Tax preparation for business
Preparing ahead for tax season can make the process run more smoothly. Regardless of the type of business you own, organization makes a huge difference in the time you spend on taxes, as well as your tax forms’ accuracy.
Know your deadlines
Business tax deadlines vary depending on how you file your business taxes and what type of business you run. Additionally, the IRS can change tax deadlines at any time, so check the IRS website to confirm all deadlines before you start filing your taxes.
If the general due date falls on a holiday or weekend, the IRS extends it to the next business day. For instance, in 2017, the usual April 15 deadline for individual tax returns was extended to April 18 because the 15th fell on a Saturday.

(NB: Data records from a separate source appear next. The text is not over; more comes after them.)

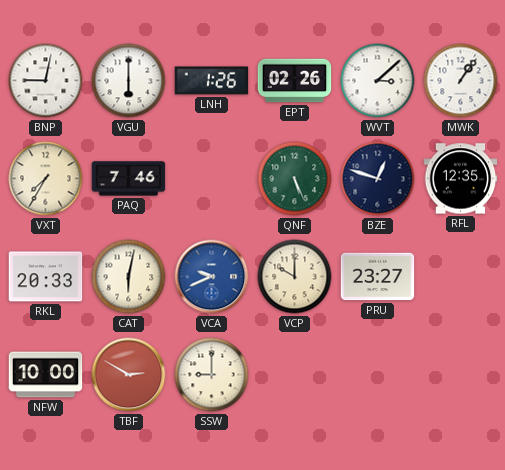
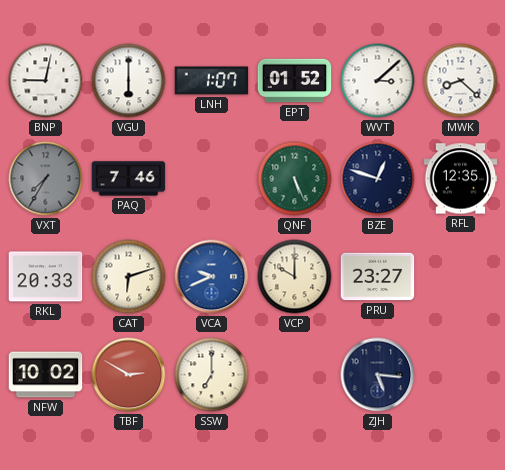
LNH: 1:26 -> 1:07
EPT: 02:26 -> 01:52
MWK: 1:06 -> 8:22
VXT dial: cream -> grey
CAT: 6:02 -> 6:12
NFW: 10:00 -> 10:02
SSW: 9:00 -> 7:00
ZJH: none -> 5:16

Corporations and some other business entities, however, must usually file by March 15.
Consider filing quarterly
If you want to stretch out your tax obligations and keep the mountain of paperwork from growing all year, consider filing your taxes quarterly. Instead of submitting your forms and paying your full tax obligation once per year, you’ll file and pay four times a year. The deadlines for quarterly payments are generally April 15, June 15, October 15, and January 15. Again, however, the IRS can extend the deadline for holidays and weekends.
When you file quarterly, you can use the online system or file your paperwork in hard-copy form. Both individuals and businesses can file quarterly, and most sole proprietorship and general partnerships choose this method. It’s easier for everyone involved, and it helps you avoid a major debt once per year.
Organize your records as you go
Incorporate your business taxes into your daily operations. When you process or receive a document that could affect your taxes, put it in a space designated for that purpose. You might have to make copies if the you think the document might apply to other facets of business operations, but you’ll want at least one in your tax file.
Consider creating both digital and hard-copy files for your taxes each year. Though some professionals prefer to get the hard-copy paperwork, you might be able to email your documents to your CPA or tax attorney. Additionally, if disaster strikes, you know you have a backup.
Know your entity seetatus
Your business entity status will affect how you file your business taxes. A corporation, for instance, must follow much stricter rules for taxes than a limited liability company, or LLC. The same is true for sole proprietorship and general partnerships.
If you changed your entity status this year, you’ll need to get familiar with the new rules. A CPA or tax attorney can prove invaluable during this process, especially if you don’t have much experience with taxes. Additionally, should you change your entity status, consider allowing more time for your next tax filing. After you file the first time, subsequent deadlines will prove easier to meet because you’ll know the basic process.
Familiarize yourself with deduction options
Deductions are an essential facet of filing taxes for your business. You can save considerable tax dollars if you deduct business expenses.
The allowable deductions can change from year to year and can vary from one business entity to another, but they’re fairly straightforward. For instance, you might be able to deduct employee salaries if you’re an LLC, sole proprietorship, or general partnership. Other deductions include business vehicle maintenance and miles, office supplies, physical assets, utilities, asset repairs, advertising costs, legal fees, CPA fees, interest on business loans and other debts, mortgage interest, and travel costs. If you pay a commission on sold items, you can usually deduct the commission amount, and retailers can also deduct state and local sales tax.
Getting your business taxes right will save you time, money, and stress. Follow the above tips to prepare for tax season and ensure that your taxes are done accurately and filed on time. You can always visit the IRS website if you need more information on forms, liabilities, deductions, or other issues.